# Transcribed page contents
=== Begin Enclosure ===
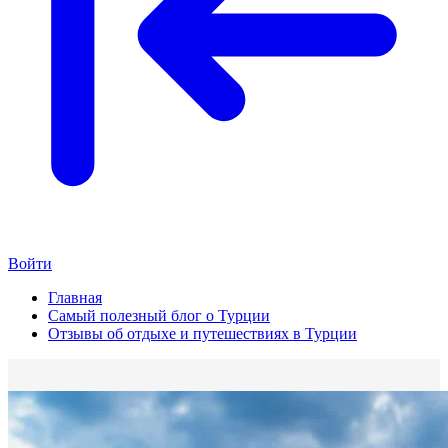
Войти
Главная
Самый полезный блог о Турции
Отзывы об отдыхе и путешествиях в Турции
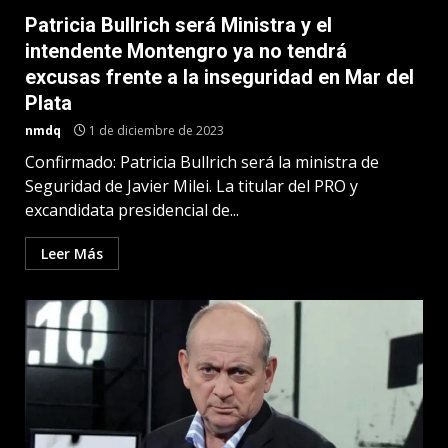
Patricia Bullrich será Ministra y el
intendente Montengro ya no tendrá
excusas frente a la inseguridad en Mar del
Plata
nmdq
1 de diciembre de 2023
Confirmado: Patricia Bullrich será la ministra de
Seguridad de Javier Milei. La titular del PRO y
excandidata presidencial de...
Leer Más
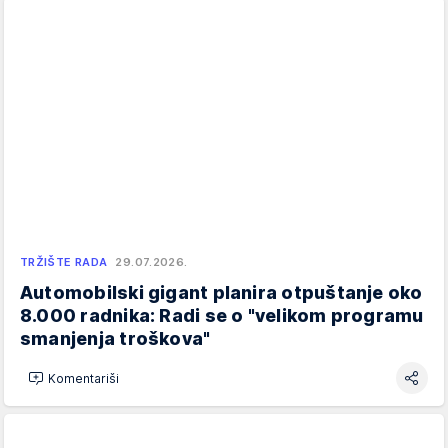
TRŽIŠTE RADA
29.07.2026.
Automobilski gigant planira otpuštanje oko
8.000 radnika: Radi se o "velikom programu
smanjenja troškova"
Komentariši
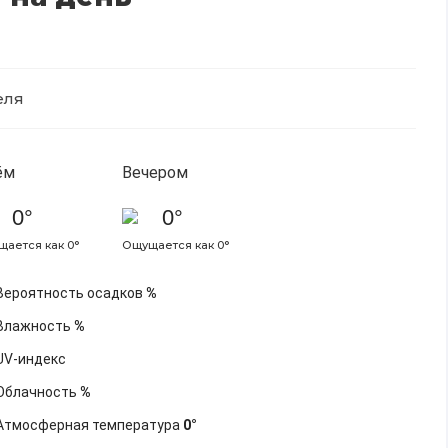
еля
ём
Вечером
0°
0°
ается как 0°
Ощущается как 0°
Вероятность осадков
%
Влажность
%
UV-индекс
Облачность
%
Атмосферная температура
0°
=== End Enclosure ===
Having removed the pictures, write out the records exactly as they stand.

# Response to the task
Войти
Главная
Самый полезный блог о Турции
Отзывы об отдыхе и путешествиях в Турции
Patricia Bullrich será Ministra y el
intendente Montengro ya no tendrá
excusas frente a la inseguridad en Mar del
Plata
nmdq
1 de diciembre de 2023
Confirmado: Patricia Bullrich será la ministra de
Seguridad de Javier Milei. La titular del PRO y
excandidata presidencial de...
Leer Más
TRŽIŠTE RADA
29.07.2026.
Automobilski gigant planira otpuštanje oko
8.000 radnika: Radi se o "velikom programu
smanjenja troškova"
Komentariši
еля
ём
Вечером
0°
0°
ается как 0°
Ощущается как 0°
Вероятность осадков
%
Влажность
%
UV-индекс
Облачность
%
Атмосферная температура
0°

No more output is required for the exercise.